§ **Work task**:
Nothing but the pictures should go missing; return all the entries below exactly.

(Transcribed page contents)
--------------------------------------------------

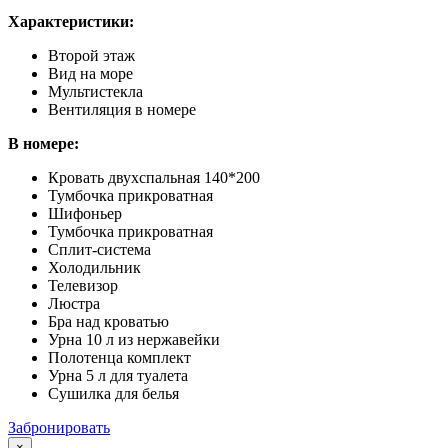
Характеристики:
Второй этаж
Вид на море
Мультистекла
Вентиляция в номере
В номере:
Кровать двухспальная 140*200
Тумбочка прикроватная
Шифоньер
Тумбочка прикроватная
Сплит-система
Холодильник
Телевизор
Люстра
Бра над кроватью
Урна 10 л из нержавейки
Полотенца комплект
Урна 5 л для туалета
Сушилка для белья
Забронировать
×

--------------------------------------------------

§ **Finished exercise**:
Характеристики:
Второй этаж
Вид на море
Мультистекла
Вентиляция в номере
В номере:
Кровать двухспальная 140*200
Тумбочка прикроватная
Шифоньер
Тумбочка прикроватная
Сплит-система
Холодильник
Телевизор
Люстра
Бра над кроватью
Урна 10 л из нержавейки
Полотенца комплект
Урна 5 л для туалета
Сушилка для белья
Забронировать
×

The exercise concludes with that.